KDW | |
---|---|
Role | Floatplane fighter |
National origin | German Empire |
Manufacturer | Hansa und Brandenburgische Flugzeug-Werke |
Designer | Ernst Heinkel |
First flight | September 1916 |
Introduction | 1916 |
Primary user | Imperial German Navy |
Produced | 1916-1918 |
Number built | 58 |
Developed from | Hansa-Brandenburg D.I |
The Hansa-Brandenburg KDW was a German single-engine, single-seat, fighter floatplane of World War I. The KDW – Kampf Doppeldecker, Wasser (Fighter Biplane, Water) – was adapted from the Hansa-Brandenburg D.I landplane to provide coastal defence over the North Sea.
It was produced under licence by the Austro-Hungarian manufacturer Phönix from 1916 in five batches, with progressively more powerful engines and armament, 58 aircraft in total being produced.
In 1916 the Imperial German Navy ordered the production of single-seat armed scout seaplanes (Jagdeinsitzer Wasser) to defend its North Sea seaplane stations against air attack. To deliver suitable aircraft quickly, the first designs were floatplanes based on existing landplane models. One such was the Hansa-Brandenburg KDW, adapted by the company's chief designer, Ernst Heinkel, from his Hansa-Brandenburg D.I.
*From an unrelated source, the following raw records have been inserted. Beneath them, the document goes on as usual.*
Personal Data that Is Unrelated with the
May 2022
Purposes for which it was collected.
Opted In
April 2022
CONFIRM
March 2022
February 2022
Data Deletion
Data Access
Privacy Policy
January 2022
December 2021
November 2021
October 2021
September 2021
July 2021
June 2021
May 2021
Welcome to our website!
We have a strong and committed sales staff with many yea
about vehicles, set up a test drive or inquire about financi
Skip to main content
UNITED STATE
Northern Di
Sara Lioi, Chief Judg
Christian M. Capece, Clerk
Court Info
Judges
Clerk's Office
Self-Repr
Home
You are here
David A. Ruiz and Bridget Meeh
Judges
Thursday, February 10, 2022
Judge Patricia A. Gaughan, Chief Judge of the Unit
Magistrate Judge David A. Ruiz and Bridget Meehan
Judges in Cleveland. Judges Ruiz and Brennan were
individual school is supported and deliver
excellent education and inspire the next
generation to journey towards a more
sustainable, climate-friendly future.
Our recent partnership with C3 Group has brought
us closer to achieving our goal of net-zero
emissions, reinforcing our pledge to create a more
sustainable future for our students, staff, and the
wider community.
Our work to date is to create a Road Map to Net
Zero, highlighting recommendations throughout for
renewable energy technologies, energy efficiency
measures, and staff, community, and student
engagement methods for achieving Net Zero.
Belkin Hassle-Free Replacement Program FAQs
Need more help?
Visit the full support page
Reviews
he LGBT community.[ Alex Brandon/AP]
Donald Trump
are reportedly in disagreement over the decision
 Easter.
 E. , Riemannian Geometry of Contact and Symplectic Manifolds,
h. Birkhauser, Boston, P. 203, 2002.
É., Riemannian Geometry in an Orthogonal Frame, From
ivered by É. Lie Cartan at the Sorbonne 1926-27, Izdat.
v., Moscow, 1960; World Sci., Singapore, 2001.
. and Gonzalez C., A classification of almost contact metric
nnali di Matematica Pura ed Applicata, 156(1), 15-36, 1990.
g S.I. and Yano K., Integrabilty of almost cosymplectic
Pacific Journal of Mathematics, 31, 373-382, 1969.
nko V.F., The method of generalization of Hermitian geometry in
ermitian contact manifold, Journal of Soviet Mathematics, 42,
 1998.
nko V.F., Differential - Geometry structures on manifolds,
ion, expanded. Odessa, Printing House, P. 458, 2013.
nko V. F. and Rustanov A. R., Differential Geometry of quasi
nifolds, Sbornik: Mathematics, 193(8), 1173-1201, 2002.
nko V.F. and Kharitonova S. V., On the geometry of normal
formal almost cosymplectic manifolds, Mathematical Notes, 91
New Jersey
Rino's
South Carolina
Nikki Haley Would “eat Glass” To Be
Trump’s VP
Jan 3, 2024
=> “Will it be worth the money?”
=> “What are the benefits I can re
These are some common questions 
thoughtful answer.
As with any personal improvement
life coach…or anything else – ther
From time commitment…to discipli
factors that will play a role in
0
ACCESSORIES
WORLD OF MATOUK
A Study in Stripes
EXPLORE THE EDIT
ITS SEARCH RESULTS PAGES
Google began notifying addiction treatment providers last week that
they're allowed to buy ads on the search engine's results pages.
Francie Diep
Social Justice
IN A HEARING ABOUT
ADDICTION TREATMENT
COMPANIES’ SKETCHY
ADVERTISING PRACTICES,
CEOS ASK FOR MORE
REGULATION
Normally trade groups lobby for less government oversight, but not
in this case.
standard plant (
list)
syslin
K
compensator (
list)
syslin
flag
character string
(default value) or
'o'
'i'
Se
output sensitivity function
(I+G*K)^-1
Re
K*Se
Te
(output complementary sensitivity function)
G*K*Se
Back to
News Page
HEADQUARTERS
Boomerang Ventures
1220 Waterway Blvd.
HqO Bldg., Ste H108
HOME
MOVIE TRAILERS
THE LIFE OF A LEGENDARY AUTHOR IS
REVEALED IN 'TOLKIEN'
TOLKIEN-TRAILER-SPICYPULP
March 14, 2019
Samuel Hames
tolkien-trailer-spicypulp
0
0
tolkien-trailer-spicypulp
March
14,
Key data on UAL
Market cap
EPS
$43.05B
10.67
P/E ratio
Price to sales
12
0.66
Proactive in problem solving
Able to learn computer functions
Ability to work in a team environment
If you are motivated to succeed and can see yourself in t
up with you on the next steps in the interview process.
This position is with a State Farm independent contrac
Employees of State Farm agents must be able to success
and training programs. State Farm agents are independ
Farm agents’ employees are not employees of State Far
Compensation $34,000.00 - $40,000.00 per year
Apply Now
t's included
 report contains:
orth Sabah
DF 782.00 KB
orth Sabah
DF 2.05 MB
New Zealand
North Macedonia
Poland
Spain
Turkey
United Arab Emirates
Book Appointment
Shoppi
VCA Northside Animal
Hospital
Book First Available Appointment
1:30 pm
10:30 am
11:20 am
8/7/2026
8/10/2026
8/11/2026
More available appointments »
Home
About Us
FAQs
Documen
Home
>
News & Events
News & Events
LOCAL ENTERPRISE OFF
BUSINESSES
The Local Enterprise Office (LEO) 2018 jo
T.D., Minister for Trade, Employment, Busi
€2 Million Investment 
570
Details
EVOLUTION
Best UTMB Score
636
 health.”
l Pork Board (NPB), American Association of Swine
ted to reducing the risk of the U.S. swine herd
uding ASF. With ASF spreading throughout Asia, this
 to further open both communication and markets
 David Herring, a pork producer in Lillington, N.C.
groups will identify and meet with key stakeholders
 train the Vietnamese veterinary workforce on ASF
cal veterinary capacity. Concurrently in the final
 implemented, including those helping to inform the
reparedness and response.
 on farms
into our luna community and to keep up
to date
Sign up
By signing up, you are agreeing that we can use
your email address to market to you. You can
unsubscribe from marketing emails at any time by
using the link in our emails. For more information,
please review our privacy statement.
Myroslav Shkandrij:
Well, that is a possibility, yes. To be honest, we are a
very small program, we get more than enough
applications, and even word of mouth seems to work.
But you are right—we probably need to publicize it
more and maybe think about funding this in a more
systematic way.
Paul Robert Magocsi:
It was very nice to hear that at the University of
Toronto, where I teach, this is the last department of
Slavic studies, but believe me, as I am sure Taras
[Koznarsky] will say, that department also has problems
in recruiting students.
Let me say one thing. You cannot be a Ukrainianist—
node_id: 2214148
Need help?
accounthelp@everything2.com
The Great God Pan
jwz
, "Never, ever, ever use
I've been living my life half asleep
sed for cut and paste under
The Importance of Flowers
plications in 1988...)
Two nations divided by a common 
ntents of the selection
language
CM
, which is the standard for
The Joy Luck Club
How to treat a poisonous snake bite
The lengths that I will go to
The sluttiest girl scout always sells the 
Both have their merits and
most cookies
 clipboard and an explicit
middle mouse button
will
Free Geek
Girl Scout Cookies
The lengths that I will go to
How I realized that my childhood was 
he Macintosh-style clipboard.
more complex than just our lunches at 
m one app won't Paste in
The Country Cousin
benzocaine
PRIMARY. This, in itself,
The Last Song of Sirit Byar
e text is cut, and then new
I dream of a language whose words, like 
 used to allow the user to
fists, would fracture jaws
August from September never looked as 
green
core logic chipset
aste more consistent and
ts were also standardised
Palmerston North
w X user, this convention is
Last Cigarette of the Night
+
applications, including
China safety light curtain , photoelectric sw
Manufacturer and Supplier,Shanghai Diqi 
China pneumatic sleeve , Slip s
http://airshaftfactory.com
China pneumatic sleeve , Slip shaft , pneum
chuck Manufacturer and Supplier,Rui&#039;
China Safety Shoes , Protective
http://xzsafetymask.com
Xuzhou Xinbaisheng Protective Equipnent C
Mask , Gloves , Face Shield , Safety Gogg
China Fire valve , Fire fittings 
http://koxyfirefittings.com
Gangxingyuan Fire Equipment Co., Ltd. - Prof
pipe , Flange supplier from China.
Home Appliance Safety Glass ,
The D.I was a single-seat scout with novel and distinctive "star strutter" wing bracing. On each side of the aircraft four vee struts, two facing up, two facing down, were joined by their vertices at a point midway between the upper and lower wings, forming an eight-armed star configuration that gave the plane its nickname Spinne (spider).
The KDW was essentially the D.I with a small increase in wingspan and mounted on a twin-float chassis. To counteract the keel effect resulting from the floats, which were below the aircraft's centre of gravity, vertical tailfin area was added below and later above the fuselage. Even with the added tailfin area, the aircraft's lateral stability – its tendency to return from a bank to vertical flight – was below par. Moreover, the deep fuselage tended to blanket the small tailfin and rudder, making directional stability and control very poor.